I’m running some double precision code in device emulation mode for development.
I’m getting some pretty mean error on division. Is this representative of the real device or just a weirdness in deviceemu? The CUDA manual says I should have pretty much none.
a = 3.5637338457619299
b = 9.3451182258927847
deviceemu a/b = 0.38134709000587463
gdb (on cpu) a/b = 0.38134711189504172
You can debug binaries built with -deviceemu like you would any other GDB application.
So something like (comments in parenthesis):
break gpu_function (break at entry to gpu function)
r (run)
list (multiple times perhaps, to see interesting code)
b 123 (break at interesting line of current file)
c (continue)
p variable (print variable values)
I have the same problem with double precision. I compile with sm_13 and I have a GTX280. On device there are erroneous results but if emulated there are no errors. There’s an example of my output. First row is index of matrix, second one is GPU, third one is CPU.
The deviation in your results are down at about the 16th digit.

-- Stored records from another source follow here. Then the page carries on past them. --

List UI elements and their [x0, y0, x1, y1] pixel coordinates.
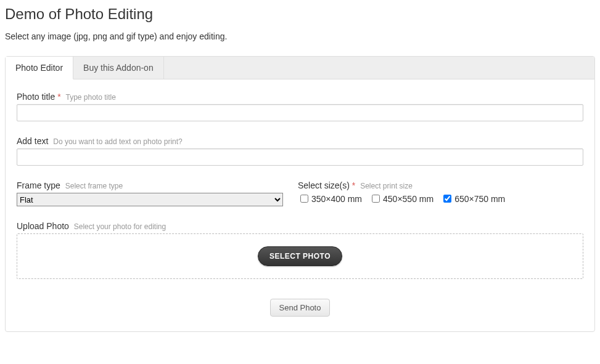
size-option-2[interactable]: 650×750 mm: [441, 193, 505, 204]
add-text-label: Add text: [17, 136, 48, 146]
upload-dropzone[interactable]: SELECT PHOTO: [17, 233, 583, 279]
sizes-hint: Select print size: [360, 182, 413, 190]
field-upload-photo: Upload Photo Select your photo for editi…: [17, 221, 583, 279]
field-photo-title: Photo title * Type photo title: [17, 92, 583, 121]
field-select-sizes: Select size(s) * Select print size 350×4…: [298, 180, 583, 204]
field-add-text: Add text Do you want to add text on phot…: [17, 136, 583, 166]
frame-type-select[interactable]: Flat: [17, 193, 283, 206]
size-label-1: 450×550 mm: [383, 194, 434, 204]
add-text-input[interactable]: [17, 148, 583, 166]
send-photo-button[interactable]: Send Photo: [270, 299, 331, 317]
upload-photo-hint: Select your photo for editing: [74, 222, 166, 231]
size-option-1[interactable]: 450×550 mm: [369, 193, 434, 204]
upload-photo-label: Upload Photo: [17, 221, 69, 231]
size-checkbox-1[interactable]: [372, 195, 380, 203]
photo-title-hint: Type photo title: [66, 93, 116, 102]
page-title: Demo of Photo Editing: [5, 6, 595, 23]
page-intro: Select any image (jpg, png and gif type)…: [5, 31, 595, 41]
field-frame-type: Frame type Select frame type Flat: [17, 180, 283, 206]
photo-title-input[interactable]: [17, 104, 583, 121]
frame-type-label: Frame type: [17, 180, 60, 190]
required-marker: *: [352, 180, 355, 190]
sizes-label: Select size(s): [298, 180, 350, 190]
tab-bar: Photo Editor Buy this Addon-on: [6, 57, 594, 79]
size-checkbox-2[interactable]: [443, 195, 451, 203]
tab-content-editor: Photo title * Type photo title Add text …: [6, 79, 594, 331]
tab-photo-editor[interactable]: Photo Editor: [6, 57, 73, 79]
frame-type-hint: Select frame type: [65, 182, 123, 190]
size-checkbox-0[interactable]: [300, 195, 308, 203]
required-marker: *: [57, 92, 60, 102]
photo-title-label: Photo title: [17, 92, 55, 102]
size-label-0: 350×400 mm: [311, 194, 362, 204]
size-label-2: 650×750 mm: [454, 194, 505, 204]
tabs-container: Photo Editor Buy this Addon-on Photo tit…: [5, 56, 595, 332]
tab-buy-addon[interactable]: Buy this Addon-on: [73, 57, 164, 79]
add-text-hint: Do you want to add text on photo print?: [53, 137, 182, 146]
size-option-0[interactable]: 350×400 mm: [298, 193, 362, 204]
select-photo-button[interactable]: SELECT PHOTO: [258, 246, 342, 266]
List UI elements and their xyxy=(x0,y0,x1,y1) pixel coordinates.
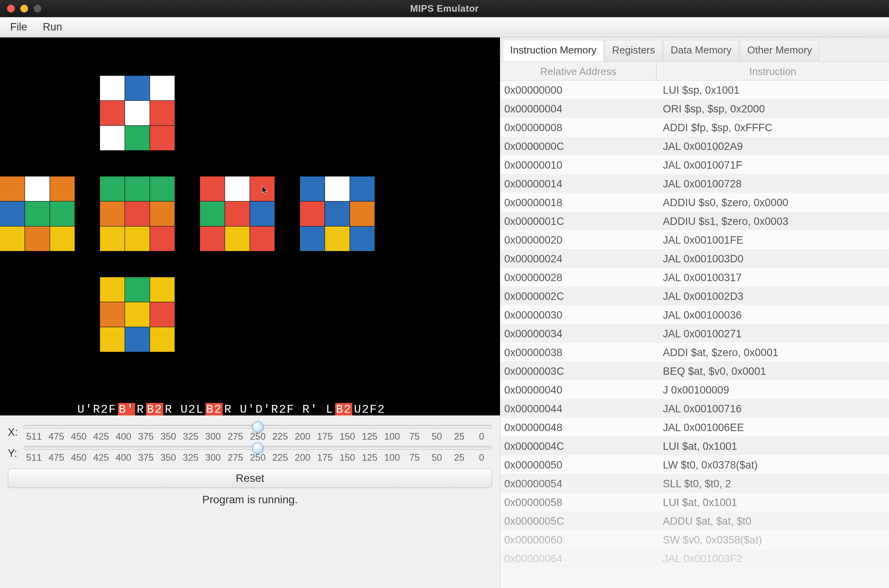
cell-instruction: BEQ $at, $v0, 0x0001 xyxy=(657,362,889,380)
table-row[interactable]: 0x00000044JAL 0x00100716 xyxy=(500,399,889,418)
menu-file[interactable]: File xyxy=(10,21,27,33)
slider-x[interactable] xyxy=(23,425,492,429)
cell-address: 0x00000020 xyxy=(500,230,657,249)
tick-label: 50 xyxy=(427,431,446,442)
table-row[interactable]: 0x0000005CADDU $at, $at, $t0 xyxy=(500,511,889,530)
cell-address: 0x00000044 xyxy=(500,399,657,418)
tick-label: 175 xyxy=(315,452,335,463)
tick-label: 75 xyxy=(405,431,424,442)
cube-cell xyxy=(150,126,175,150)
cell-address: 0x00000054 xyxy=(500,474,657,493)
cube-cell xyxy=(150,76,175,100)
table-row[interactable]: 0x00000000LUI $sp, 0x1001 xyxy=(500,80,889,99)
tab-instruction-memory[interactable]: Instruction Memory xyxy=(503,40,604,61)
tick-label: 50 xyxy=(427,452,446,463)
cube-cell xyxy=(350,176,375,201)
tick-label: 375 xyxy=(136,431,155,442)
cell-instruction: ADDIU $s1, $zero, 0x0003 xyxy=(657,212,889,230)
table-row[interactable]: 0x00000064JAL 0x001003F2 xyxy=(500,549,889,568)
slider-y-thumb[interactable] xyxy=(252,443,263,454)
table-row[interactable]: 0x00000010JAL 0x0010071F xyxy=(500,155,889,174)
tab-data-memory[interactable]: Data Memory xyxy=(663,40,739,61)
cube-cell xyxy=(50,226,75,251)
cube-cell xyxy=(150,201,175,226)
table-row[interactable]: 0x00000024JAL 0x001003D0 xyxy=(500,249,889,268)
tick-label: 225 xyxy=(270,431,290,442)
cell-address: 0x00000000 xyxy=(500,80,657,99)
cell-instruction: JAL 0x00100716 xyxy=(657,399,889,418)
tab-other-memory[interactable]: Other Memory xyxy=(740,40,819,61)
cube-cell xyxy=(150,226,175,251)
cell-instruction: J 0x00100009 xyxy=(657,380,889,399)
cell-address: 0x0000003C xyxy=(500,362,657,380)
tick-label: 425 xyxy=(91,431,111,442)
move-highlight: B' xyxy=(118,403,135,415)
table-row[interactable]: 0x00000040J 0x00100009 xyxy=(500,380,889,399)
tick-label: 150 xyxy=(337,452,357,463)
tick-label: 200 xyxy=(293,452,312,463)
table-row[interactable]: 0x00000050LW $t0, 0x0378($at) xyxy=(500,455,889,474)
cell-address: 0x0000001C xyxy=(500,212,657,230)
cube-face-top xyxy=(100,76,175,150)
table-row[interactable]: 0x0000004CLUI $at, 0x1001 xyxy=(500,437,889,455)
tabs: Instruction MemoryRegistersData MemoryOt… xyxy=(500,37,889,62)
table-row[interactable]: 0x0000001CADDIU $s1, $zero, 0x0003 xyxy=(500,212,889,230)
cube-cell xyxy=(125,327,150,352)
tick-label: 0 xyxy=(472,431,491,442)
tick-label: 0 xyxy=(472,452,491,463)
tab-registers[interactable]: Registers xyxy=(605,40,662,61)
slider-y[interactable] xyxy=(23,446,492,450)
table-row[interactable]: 0x00000048JAL 0x001006EE xyxy=(500,418,889,437)
table-row[interactable]: 0x00000034JAL 0x00100271 xyxy=(500,324,889,343)
cube-cell xyxy=(300,201,325,226)
slider-x-label: X: xyxy=(8,422,23,438)
tick-label: 325 xyxy=(181,431,200,442)
cell-instruction: SLL $t0, $t0, 2 xyxy=(657,474,889,493)
tick-label: 400 xyxy=(114,431,133,442)
reset-button[interactable]: Reset xyxy=(8,469,492,488)
instruction-table[interactable]: 0x00000000LUI $sp, 0x10010x00000004ORI $… xyxy=(500,80,889,568)
menu-run[interactable]: Run xyxy=(43,21,62,33)
table-row[interactable]: 0x00000018ADDIU $s0, $zero, 0x0000 xyxy=(500,193,889,212)
tick-label: 511 xyxy=(24,452,44,463)
tick-label: 375 xyxy=(136,452,155,463)
table-row[interactable]: 0x00000038ADDI $at, $zero, 0x0001 xyxy=(500,343,889,362)
cube-cell xyxy=(125,302,150,327)
table-row[interactable]: 0x00000004ORI $sp, $sp, 0x2000 xyxy=(500,99,889,118)
tick-label: 25 xyxy=(450,452,469,463)
table-row[interactable]: 0x0000002CJAL 0x001002D3 xyxy=(500,287,889,305)
table-row[interactable]: 0x00000054SLL $t0, $t0, 2 xyxy=(500,474,889,493)
cube-cell xyxy=(250,176,275,201)
cell-instruction: ADDI $at, $zero, 0x0001 xyxy=(657,343,889,362)
table-row[interactable]: 0x00000030JAL 0x00100036 xyxy=(500,305,889,324)
cube-cell xyxy=(125,226,150,251)
cell-address: 0x00000008 xyxy=(500,118,657,137)
table-row[interactable]: 0x00000060SW $v0, 0x0358($at) xyxy=(500,530,889,549)
table-row[interactable]: 0x00000014JAL 0x00100728 xyxy=(500,174,889,193)
move-text: U'R2F xyxy=(77,403,116,415)
cube-cell xyxy=(300,226,325,251)
cell-address: 0x0000004C xyxy=(500,437,657,455)
move-sequence: U'R2F B'R B2R U2LB2R U'D'R2F R' LB2U2F2 xyxy=(77,403,385,415)
col-address: Relative Address xyxy=(500,62,657,80)
table-row[interactable]: 0x00000058LUI $at, 0x1001 xyxy=(500,493,889,511)
cell-instruction: ADDIU $s0, $zero, 0x0000 xyxy=(657,193,889,212)
table-row[interactable]: 0x00000020JAL 0x001001FE xyxy=(500,230,889,249)
cube-cell xyxy=(125,176,150,201)
cell-address: 0x0000000C xyxy=(500,137,657,155)
move-text: R U'D'R2F R' L xyxy=(224,403,334,415)
slider-x-thumb[interactable] xyxy=(252,422,263,433)
move-text: U2F2 xyxy=(354,403,385,415)
cube-cell xyxy=(325,226,350,251)
cell-instruction: SW $v0, 0x0358($at) xyxy=(657,530,889,549)
cell-address: 0x00000038 xyxy=(500,343,657,362)
cube-cell xyxy=(125,76,150,100)
cell-instruction: JAL 0x001002D3 xyxy=(657,287,889,305)
slider-y-ticks: 5114754504254003753503253002752502252001… xyxy=(23,452,492,463)
tick-label: 25 xyxy=(450,431,469,442)
cell-instruction: LUI $at, 0x1001 xyxy=(657,437,889,455)
table-row[interactable]: 0x0000000CJAL 0x001002A9 xyxy=(500,137,889,155)
table-row[interactable]: 0x00000008ADDI $fp, $sp, 0xFFFC xyxy=(500,118,889,137)
table-row[interactable]: 0x0000003CBEQ $at, $v0, 0x0001 xyxy=(500,362,889,380)
table-row[interactable]: 0x00000028JAL 0x00100317 xyxy=(500,268,889,287)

IEEE double precision uses 53bits for the fractional component of the number. That means you have roughly log10(2^53) or 15.955 digits of fractional accuracy before you would expect to see deviations between results computed on different IEEE-754 compliant machines.
I would put your results in the “perfectly acceptable” category. The original posters’ results, however, are clearly something different.